30 March 2015
On With The New
A Meditation for Monday in Holy Week
In Holy Week the pattern of the liturgy is broken: on Palm Sunday we are not dismissed at the end of the service. We are invited into a week that is one single liturgical act, culminating in the Easter acclamation of the Resurrection. During this week we walk with Jesus in his last week of life, from the adulation of the palm-bearing crowd to the suffering of Friday to the new creation of Sunday.
How do we walk with Jesus this week? We could follow the Holy Week Gospels, which construct a series of key events for each day. We could follow the Holy Week Epistles as Paul and the author of the Letter to the Hebrews try to wrap their heads (and help us wrap ours) around what it all means.

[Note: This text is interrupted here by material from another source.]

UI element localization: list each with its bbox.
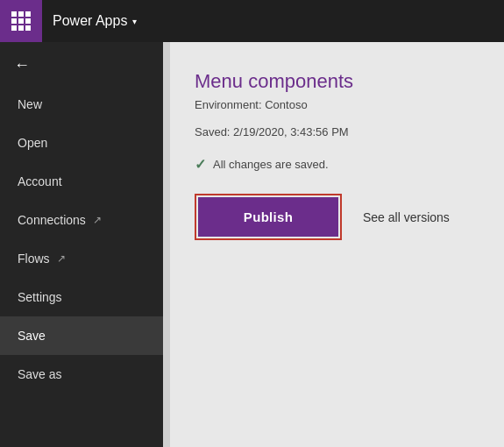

Or we could meditate on the Servant Songs of Isaiah, which make up most of the Old Testament readings this week. We can't be sure whom the prophet was referring to in the first instance by the figure of the Servant: some suppose the prophet was speaking of himself, others think he was referring to another individual, and yet others think the Servant refers collectively to God's people. But from very early days the followers of Jesus saw in these Songs a prophetic forerunner of Jesus. So if we want to walk with Jesus this week, we could do a lot worse than to look at the Servant to whom we are introduced in today's passage.

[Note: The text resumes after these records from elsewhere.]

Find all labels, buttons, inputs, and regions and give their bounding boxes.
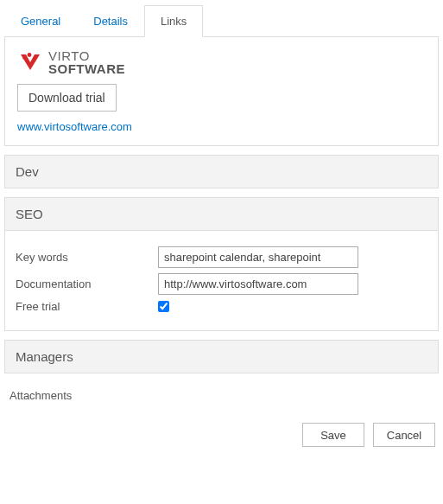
brand-text: VIRTO SOFTWARE bbox=[48, 49, 125, 75]
keywords-input[interactable] bbox=[158, 246, 358, 268]
dev-header[interactable]: Dev bbox=[5, 156, 438, 188]
keywords-label: Key words bbox=[16, 251, 158, 264]
brand-line1: VIRTO bbox=[48, 49, 125, 62]
documentation-label: Documentation bbox=[16, 278, 158, 290]
tab-details[interactable]: Details bbox=[77, 5, 144, 37]
virto-logo-icon bbox=[17, 49, 43, 75]
managers-section: Managers bbox=[4, 340, 439, 373]
save-button[interactable]: Save bbox=[302, 423, 364, 447]
freetrial-label: Free trial bbox=[16, 300, 158, 313]
tab-bar: General Details Links bbox=[4, 4, 439, 37]
svg-point-0 bbox=[28, 53, 32, 57]
attachments-label: Attachments bbox=[9, 389, 434, 402]
svg-point-1 bbox=[22, 56, 26, 60]
documentation-input[interactable] bbox=[158, 273, 358, 295]
footer-buttons: Save Cancel bbox=[4, 423, 439, 447]
links-panel: VIRTO SOFTWARE Download trial www.virtos… bbox=[4, 37, 439, 146]
seo-header[interactable]: SEO bbox=[5, 198, 438, 230]
freetrial-checkbox[interactable] bbox=[158, 301, 169, 312]
tab-general[interactable]: General bbox=[4, 5, 77, 37]
seo-body: Key words Documentation Free trial bbox=[5, 230, 438, 330]
seo-section: SEO Key words Documentation Free trial bbox=[4, 197, 439, 331]
cancel-button[interactable]: Cancel bbox=[373, 423, 435, 447]
brand-line2: SOFTWARE bbox=[48, 62, 125, 75]
tab-links[interactable]: Links bbox=[144, 5, 203, 37]
managers-header[interactable]: Managers bbox=[5, 341, 438, 373]
site-link[interactable]: www.virtosoftware.com bbox=[17, 120, 132, 133]
brand-logo: VIRTO SOFTWARE bbox=[17, 49, 426, 75]
download-trial-button[interactable]: Download trial bbox=[17, 84, 117, 112]
dev-section: Dev bbox=[4, 155, 439, 188]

God both calls and commissions God's Servant in this passage. The Servant is upheld, called, and given; he has strength and endurance enough not to grow faint nor be crushed until he has established justice and yet he is gentle and peaceful enough not to break a bruised reed nor quench a burning wick. He is a covenant to the people and a light to the nations. This Servant is God's gift to all to bring about God's righteousness all over the earth.
In calling this extraordinary Servant, God emphasises the newness of what God is doing. All this resonates with Jesus' final journey: in his obedience to the Father's will Jesus sets his face toward Jerusalem with strength and endurance and also gentleness and peace. We will see all of this exhibited in his last days. And why? So that he can show himself to be God's chosen, establishing justice, bringing life, releasing all of us who are captives to this world and its injustices.

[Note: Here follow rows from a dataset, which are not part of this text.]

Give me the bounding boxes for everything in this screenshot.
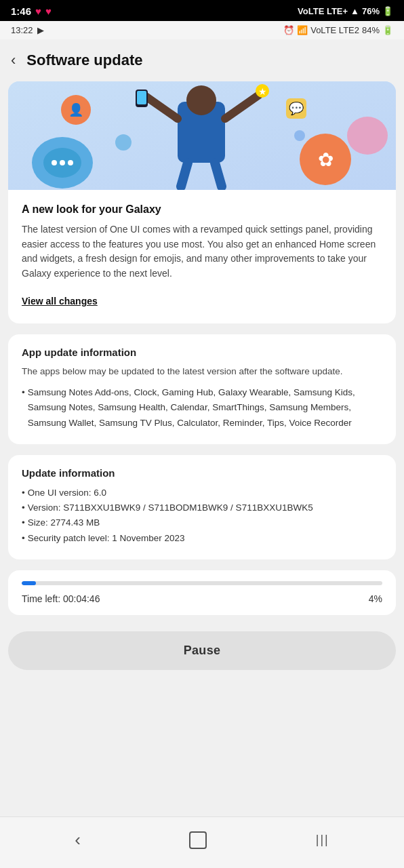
time-left-label: Time left: 00:04:46: [22, 593, 100, 604]
svg-line-13: [215, 163, 222, 186]
app-list-text: Samsung Notes Add-ons, Clock, Gaming Hub…: [28, 385, 382, 431]
notif-battery: 84%: [362, 25, 380, 35]
hero-illustration: 👤 ★ ✿: [8, 81, 396, 190]
bullet-dot: •: [22, 486, 25, 500]
pause-button-wrapper: Pause: [0, 626, 404, 684]
heart-icon-2: ♥: [45, 5, 52, 17]
battery-label: 76%: [362, 6, 380, 16]
notif-bar-right: ⏰ 📶 VoLTE LTE2 84% 🔋: [283, 25, 393, 35]
recents-nav-button[interactable]: |||: [302, 829, 343, 851]
svg-line-12: [181, 163, 188, 186]
bottom-navigation: ‹ |||: [0, 816, 404, 868]
hero-description: The latest version of One UI comes with …: [22, 222, 382, 281]
bullet-dot: •: [22, 385, 25, 431]
pause-button[interactable]: Pause: [8, 631, 396, 670]
svg-point-4: [60, 160, 65, 165]
alarm-icon: ⏰: [283, 25, 294, 35]
bullet-dot: •: [22, 515, 25, 530]
progress-bar-fill: [22, 581, 36, 585]
update-info-body: Update information • One UI version: 6.0…: [8, 455, 396, 559]
notif-bar-left: 13:22 ▶: [11, 25, 44, 35]
progress-bar-background: [22, 581, 382, 585]
wifi-icon: 📶: [297, 25, 308, 35]
signal-icon: ▲: [350, 6, 359, 16]
svg-point-5: [68, 160, 73, 165]
status-bar-right: VoLTE LTE+ ▲ 76% 🔋: [298, 6, 393, 16]
app-update-card: App update information The apps below ma…: [8, 334, 396, 444]
heart-icon-1: ♥: [35, 5, 41, 17]
hero-body: A new look for your Galaxy The latest ve…: [8, 190, 396, 323]
progress-card: Time left: 00:04:46 4%: [8, 570, 396, 615]
page-title: Software update: [26, 52, 142, 69]
progress-info: Time left: 00:04:46 4%: [22, 593, 382, 604]
hero-card: 👤 ★ ✿: [8, 81, 396, 323]
svg-text:👤: 👤: [68, 102, 84, 117]
notif-time: 13:22: [11, 25, 33, 35]
app-update-body: App update information The apps below ma…: [8, 334, 396, 444]
app-list-item: • Samsung Notes Add-ons, Clock, Gaming H…: [22, 385, 382, 431]
view-all-changes-link[interactable]: View all changes: [22, 296, 98, 307]
time-display: 1:46: [11, 5, 31, 17]
svg-text:💬: 💬: [289, 101, 304, 116]
back-button[interactable]: ‹: [5, 49, 21, 72]
svg-point-24: [294, 130, 305, 141]
svg-text:★: ★: [258, 86, 267, 97]
update-info-item: • Version: S711BXXU1BWK9 / S711BODM1BWK9…: [22, 500, 382, 515]
notif-forward-icon: ▶: [37, 25, 44, 35]
notification-bar: 13:22 ▶ ⏰ 📶 VoLTE LTE2 84% 🔋: [0, 21, 404, 39]
back-nav-button[interactable]: ‹: [61, 825, 94, 854]
app-update-title: App update information: [22, 347, 382, 358]
percent-label: 4%: [369, 593, 382, 604]
update-info-item: • One UI version: 6.0: [22, 486, 382, 500]
page-header: ‹ Software update: [0, 39, 404, 81]
svg-point-22: [347, 117, 388, 155]
home-nav-button[interactable]: [189, 831, 207, 849]
app-update-desc: The apps below may be updated to the lat…: [22, 365, 382, 378]
update-info-item: • Size: 2774.43 MB: [22, 515, 382, 530]
notif-network: VoLTE LTE2: [310, 25, 359, 35]
update-info-list: • One UI version: 6.0• Version: S711BXXU…: [22, 486, 382, 546]
hero-headline: A new look for your Galaxy: [22, 203, 382, 216]
update-info-title: Update information: [22, 467, 382, 479]
battery-icon: 🔋: [382, 6, 393, 16]
bullet-dot: •: [22, 531, 25, 546]
svg-point-3: [52, 160, 57, 165]
bullet-dot: •: [22, 500, 25, 515]
svg-point-23: [115, 134, 132, 151]
svg-point-9: [186, 85, 216, 115]
svg-text:✿: ✿: [318, 149, 334, 170]
update-info-card: Update information • One UI version: 6.0…: [8, 455, 396, 559]
network-label: VoLTE LTE+: [298, 6, 348, 16]
notif-battery-icon: 🔋: [382, 25, 393, 35]
app-update-apps: • Samsung Notes Add-ons, Clock, Gaming H…: [22, 385, 382, 431]
update-info-item: • Security patch level: 1 November 2023: [22, 531, 382, 546]
main-content: ‹ Software update: [0, 39, 404, 819]
status-bar-left: 1:46 ♥ ♥: [11, 5, 52, 17]
svg-rect-15: [137, 91, 146, 104]
status-bar-top: 1:46 ♥ ♥ VoLTE LTE+ ▲ 76% 🔋: [0, 0, 404, 21]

This week, as he fulfils the promise of his ministry of healing and proclamation, Jesus will establish a new covenant, sealed in his own blood, by his obedience even in the face of death, his submission to brutality and judicial murder rather than to betray his relationship with the God who loves and chooses and delights in him. We celebrate that new covenant and our part in it at every Eucharist, but especially on the Thursday of every Holy Week.
We are not here on this journey with Jesus to be observers only. We are here to learn from Jesus, to imitate him, to become servants ourselves. We are here to learn Jesus' strength and endurance, his gentleness and peace, so that we can become God's instruments of righteousness, embracing the new convenant and our resurrection life in the Lord.
Let us pray that the Lord will make us instruments of his redeeming peace. Amen.